My primary concern is to get into proper shape. Narcissistic though this may be to many people; I have found losing condition the single biggest negative of getting older. I am 63.
All my life I have been in reasonable, if not jaw-dropping shape. I ran the Comrades, paddled the Duzi and swam the Midmar Mile. I cycled the Argus and I did a 160 km Iron Man in a day (canoe, cycle, run). I played rugby at university and social soccer for 25 years. So finding my strength seeping away and my belly inexorably expanding was depressing. But I never did much about it.
A number of people have asked me if I was nervous when I returned to exercising. I was, but soon quashed that by starting my comeback on the machine that killed me. Once I had laid that ghost to rest, it was no problem.
Well, given that a few days before I shuffled off the mortal coil I had achieved a personal best of 15 pull-ups; on returning to gym I felt that would be a good benchmark as to what form I had lost. I managed 4.
Last week I did 11. Surprisingly, only six months after croaking, I am nearly back to where I was. I am nearly back to where I am now working on all the books I was one day going to write when circumstances were perfect. I've always had these wonderful plots and would divulge them to anyone who would listen, yet never got down to writing them.
When I was growing up, (still haven't quite got there) I played guitar. Each year I got a little better, learnt a few more tunes and then for no reason, stopped. Another, 'if only'. If only I had carried on playing, by now I would have been a maestro. So I have now bought a guitar and daily spend time playing it.

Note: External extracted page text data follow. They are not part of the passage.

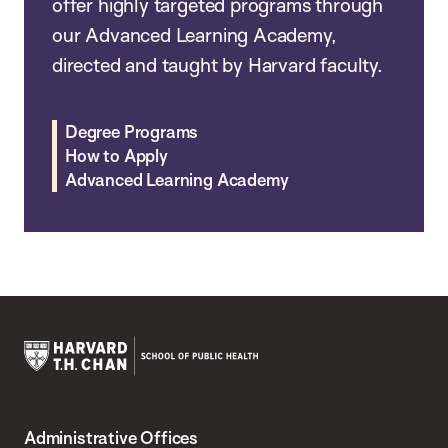
offer highly targeted programs through
our Advanced Learning Academy,
directed and taught by Harvard faculty.
Degree Programs
How to Apply
Advanced Learning Academy
Harvard
T.H.
Administrative Offices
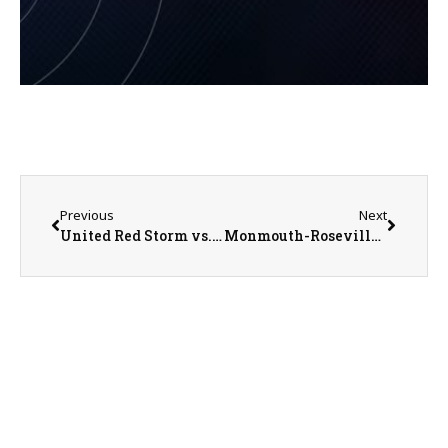
Previous
Next
United Red Storm vs. West Central Heat Girls Basketball on 1-5-23
Monmouth-Roseville Titans @ Morrison Mustangs Boys Basketball on 1-6-23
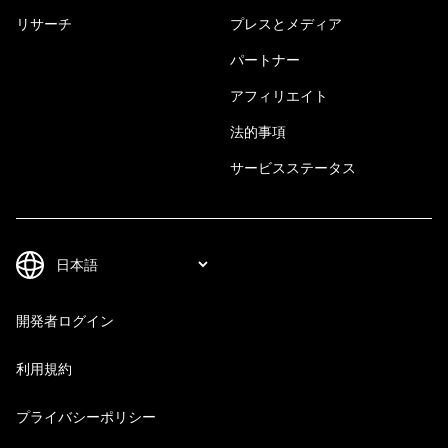
リサーチ
プレスとメディア
パートナー
アフィリエイト
法的事項
サービスステータス
開発者ログイン
利用規約
プライバシーポリシー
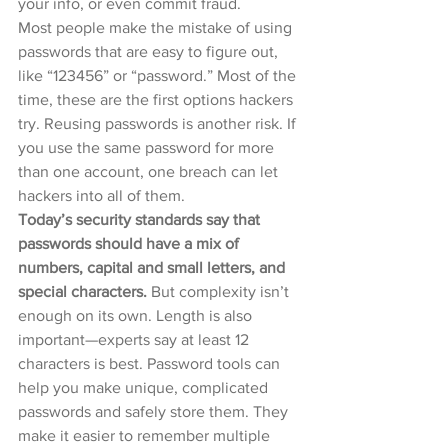
your info, or even commit fraud.
Most people make the mistake of using 
passwords that are easy to figure out, 
like “123456” or “password.” Most of the 
time, these are the first options hackers 
try. Reusing passwords is another risk. If 
you use the same password for more 
than one account, one breach can let 
hackers into all of them.
Today’s security standards say that 
passwords should have a mix of 
numbers, capital and small letters, and 
special characters. 
But complexity isn’t 
enough on its own. Length is also 
important—experts say at least 12 
characters is best. Password tools can 
help you make unique, complicated 
passwords and safely store them. They 
make it easier to remember multiple 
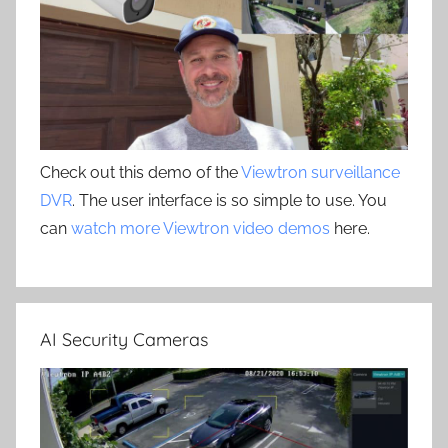
Check out this demo of the
Viewtron surveillance
DVR
. The user interface is so simple to use. You
can
watch more Viewtron video demos
here.
AI Security Cameras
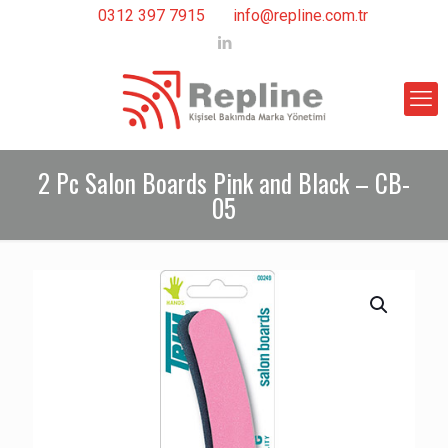
0312 397 7915
info@repline.com.tr
2 Pc Salon Boards Pink and Black – CB-
05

For many years I have hankered after joining the professional speaking circuit. It would take too long to explain why, but suffice it to say, I never got there; absurdly I just talked about doing it. If only I had got on and done it; I have now hired a coach and intend to deliver a paid speech before I die; again.
I have stopped being one of life's spectators and haemorrhaging time doing nothing.
On the philanthropic level, I hope my nascent, varied efforts to help my fellow man and improve his life because I passed his way (a couple of times) makes me a better person.
And my new default position is, 'Yes'. Whatever anyone wants to do, (subject to the odd T and C), I'm in. As the old Chinese proverb goes, I want to live a thousand different days rather than the same day a thousand times.
Lastly, I have stopped worrying about dying or failing.
These were lurking, omnipresent fears that permeated my entire first life. Fears, which constantly prevented me from challenging myself. Worrying about the inevitable is as futile as complaining about the weather, gravity or anything else that is what it is. Worrying about failing is just as absurd. We all fail – but that will never be a valid reason not to try.